What you have to do ::
A verbatim copy of all entries is the expected output.

Excerpted data ::
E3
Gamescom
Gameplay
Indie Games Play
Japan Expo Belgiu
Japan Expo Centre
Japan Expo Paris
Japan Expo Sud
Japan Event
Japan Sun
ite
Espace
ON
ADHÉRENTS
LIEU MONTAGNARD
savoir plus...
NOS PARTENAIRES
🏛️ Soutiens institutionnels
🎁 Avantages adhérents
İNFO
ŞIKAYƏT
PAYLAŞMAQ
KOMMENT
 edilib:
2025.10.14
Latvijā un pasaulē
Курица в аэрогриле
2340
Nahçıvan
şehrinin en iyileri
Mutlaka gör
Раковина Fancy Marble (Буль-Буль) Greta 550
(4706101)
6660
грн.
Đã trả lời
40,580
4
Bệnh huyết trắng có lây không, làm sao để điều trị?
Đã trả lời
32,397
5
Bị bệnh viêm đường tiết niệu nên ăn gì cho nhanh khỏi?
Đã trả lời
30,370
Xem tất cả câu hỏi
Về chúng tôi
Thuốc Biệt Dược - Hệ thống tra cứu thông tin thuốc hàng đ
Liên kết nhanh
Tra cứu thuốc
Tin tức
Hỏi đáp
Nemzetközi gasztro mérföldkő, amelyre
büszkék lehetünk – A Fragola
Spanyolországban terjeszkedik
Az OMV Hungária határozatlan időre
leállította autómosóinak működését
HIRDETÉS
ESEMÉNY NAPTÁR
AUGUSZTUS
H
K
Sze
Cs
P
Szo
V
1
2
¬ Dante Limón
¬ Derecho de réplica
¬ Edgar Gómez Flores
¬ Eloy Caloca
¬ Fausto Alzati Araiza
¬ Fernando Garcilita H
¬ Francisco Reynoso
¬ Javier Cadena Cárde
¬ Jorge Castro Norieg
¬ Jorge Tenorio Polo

Completed exercise ::
E3
Gamescom
Gameplay
Indie Games Play
Japan Expo Belgiu
Japan Expo Centre
Japan Expo Paris
Japan Expo Sud
Japan Event
Japan Sun
ite
Espace
ON
ADHÉRENTS
LIEU MONTAGNARD
savoir plus...
NOS PARTENAIRES
🏛️ Soutiens institutionnels
🎁 Avantages adhérents
İNFO
ŞIKAYƏT
PAYLAŞMAQ
KOMMENT
 edilib:
2025.10.14
Latvijā un pasaulē
Курица в аэрогриле
2340
Nahçıvan
şehrinin en iyileri
Mutlaka gör
Раковина Fancy Marble (Буль-Буль) Greta 550
(4706101)
6660
грн.
Đã trả lời
40,580
4
Bệnh huyết trắng có lây không, làm sao để điều trị?
Đã trả lời
32,397
5
Bị bệnh viêm đường tiết niệu nên ăn gì cho nhanh khỏi?
Đã trả lời
30,370
Xem tất cả câu hỏi
Về chúng tôi
Thuốc Biệt Dược - Hệ thống tra cứu thông tin thuốc hàng đ
Liên kết nhanh
Tra cứu thuốc
Tin tức
Hỏi đáp
Nemzetközi gasztro mérföldkő, amelyre
büszkék lehetünk – A Fragola
Spanyolországban terjeszkedik
Az OMV Hungária határozatlan időre
leállította autómosóinak működését
HIRDETÉS
ESEMÉNY NAPTÁR
AUGUSZTUS
H
K
Sze
Cs
P
Szo
V
1
2
¬ Dante Limón
¬ Derecho de réplica
¬ Edgar Gómez Flores
¬ Eloy Caloca
¬ Fausto Alzati Araiza
¬ Fernando Garcilita H
¬ Francisco Reynoso
¬ Javier Cadena Cárde
¬ Jorge Castro Norieg
¬ Jorge Tenorio Polo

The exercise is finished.